Ein Interview über Professionalität, billige Motels und Rummy (Kartenspiel) mit Bill Clinton.
KURIER: Ihr Hang zur Perfektion ist berühmt – sind Sie heute relaxter?
Barbra Streisand: Perfektion ist ein lustiges Wort. Ich strebe nach Exzellenz, denn kein Mensch kann jemals perfekt sein. Das ist ein Widerspruch in sich. Ich bin jedenfalls relaxter als damals, 1967, als ich im Central Park auftrat und den Text vergaß, weil ich so schreckliches Lampenfieber hatte. Danach sang ich 27 Jahre lang nicht mehr live. Heute habe ich keine Angst mehr.
Was hat sie das Leben über Ruhm & Reichtum gelehrt?
Dass es nicht zum Glück beiträgt. Es erleichtert das Leben, aber es kann nicht Herzkrankheiten heilen. Ich beklage mich nicht, aber Ruhm hat Vorteile und Nachteile – wie einmal in Spanien, als ich zum Swimmingpool wollte, aber da lauerten Paparazzi in den Büschen, und wir fanden heraus, dass das Hotel sie angerufen hatte. Man lebt ein seltsames Leben, wenn man so berühmt ist, weshalb ich am liebsten daheimbleibe.
Wo ist es für Sie am besten?
In meinem Haus, in meinem Schlafrock, im Gemüsegarten, beim Einsammeln von den Eiern meiner Hühner und beim Schneiden meiner wunderschönen Rosen.
Auf Urlaub fahren Sie nie?
Mein Mann und ich haben vor unserer Ehe einen Roadtrip in einem Pickup gemacht. Ich habe meine fettfreien Lebensmittel eingepackt und wir sind los. In Las Vegas bot uns ein Freund eine riesige Suite in einem seiner Luxushotels an. Dort war der Kühlschrank kaputt und ich konnte mein Yoghurt und meinen Cottagecheese nicht einlagern. Am nächsten Morgen meinte mein Mann: „Ich werde dir einen Ort zeigen, an dem du mit niemandem reden musst“, und er fuhr mit mir zu einem Motel, das 55 Dollar pro Nacht kostete mit dem Pickup direkt vor der Zimmerür. Und der Kühlschrank funktionierte! Es war fantastisch.

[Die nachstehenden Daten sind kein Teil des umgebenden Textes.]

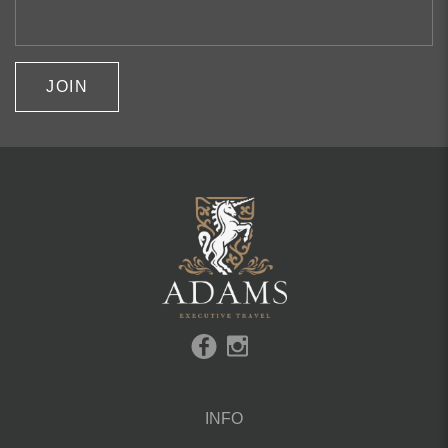
JOIN
INFO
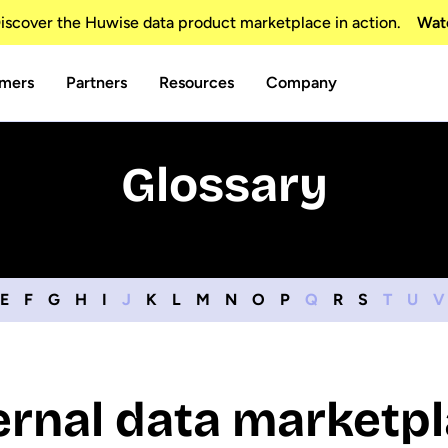
scover the Huwise data product marketplace in action.
Wat
mers
Partners
Resources
Company
Glossary
E
F
G
H
I
J
K
L
M
N
O
P
Q
R
S
T
U
V
ernal data marketp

Sie sind fast 24 Jahre mit James Brolin verheiratet …
Es ist schön, wenn man gleichzeitig allein und zusammen sein kann. Er ist dauernd vorm Computer, ich sitze in einem anderen Teil des Hauses und lese. Wir wissen, dass wir füreinander da sind, das macht uns glücklich. Ich liebe es, mit Freunden Spielabende zu veranstalten. Backgammon und Karten. Wir spielten einmal Rummy mit den Clintons. Er schlug Bill Clinton, dem das gar nicht gefiel.
Denken Sie auch an Wien?
Lustig! Ich erinnere mich an meinen ersten Besuch. Ich drehte „Yentl“ in London und flog übers Wochenende wegen einer Ausstellung nach Wien. Aber das Museum hatte geschlossen. Im Hotel fragte ich: „Wer hat hier die Staatsgewalt? Haben Sie einen König oder so was?“ Die sagten: „Wir haben nur einen Bürgermeister.“ Und ich wollte mit ihm reden. Sie riefen ihn an und er sagte: „We will arrange“ und plötzlich durften wir ganz allein ins Museum rein. Einer der Vorteile des Ruhms.
Wenn Sie der jungen Barbra einen Rat geben könnten?

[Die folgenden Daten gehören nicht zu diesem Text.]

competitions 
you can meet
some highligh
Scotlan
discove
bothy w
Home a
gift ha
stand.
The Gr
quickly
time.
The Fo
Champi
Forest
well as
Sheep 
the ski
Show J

Ach, ich denke, die junge Barbra hat es ganz gut gemacht! Ich wusste immer, was ich wollte. Wenn jemand auf mich zukommt und sagt: „Ich möchte Schauspielerin werden, aber ich bin mir nicht sicher, ob das die richtige Entscheidung ist“, dann sage ich nur: „Du wirst nie Schauspielerin werden“. Denn wenn du dir die Frage stellen musst, dann bist du dir nicht sicher, dann fehlt dir die Leidenschaft. Für mich gab es keine andere Wahl. Nie. Singen und Spielen waren immer meine Flucht vor dem Leben.